**PROBLEM TO WORK ON**: Scan the records below, and wherever a line has the word "demand", pull it out.

**DATA FOR ANALYSIS**:
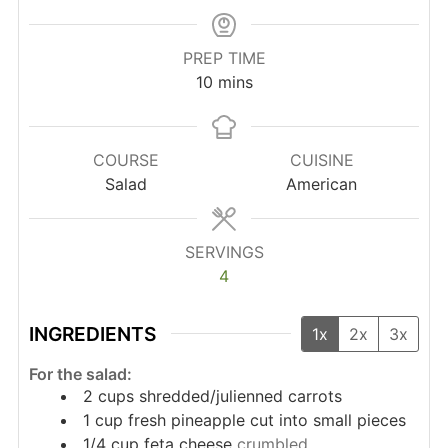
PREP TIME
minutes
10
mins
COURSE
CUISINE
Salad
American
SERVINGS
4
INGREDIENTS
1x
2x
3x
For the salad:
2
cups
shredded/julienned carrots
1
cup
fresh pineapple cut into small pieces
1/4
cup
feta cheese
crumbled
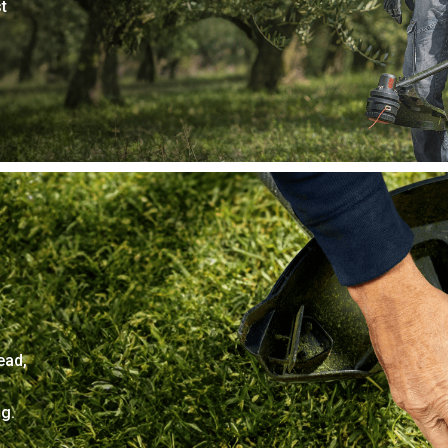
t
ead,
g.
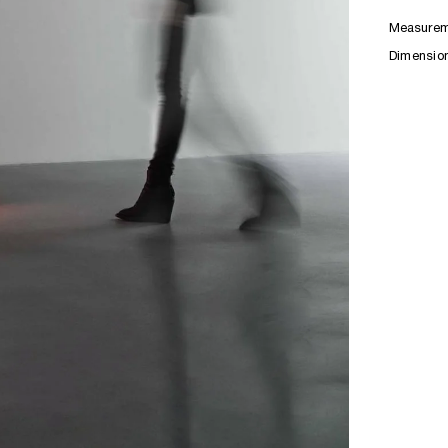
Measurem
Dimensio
==
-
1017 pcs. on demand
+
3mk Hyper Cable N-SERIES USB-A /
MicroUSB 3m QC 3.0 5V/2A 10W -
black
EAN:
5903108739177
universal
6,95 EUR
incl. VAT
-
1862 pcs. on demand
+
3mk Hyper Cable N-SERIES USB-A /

**REPLY**:
1017 pcs. on demand
1862 pcs. on demand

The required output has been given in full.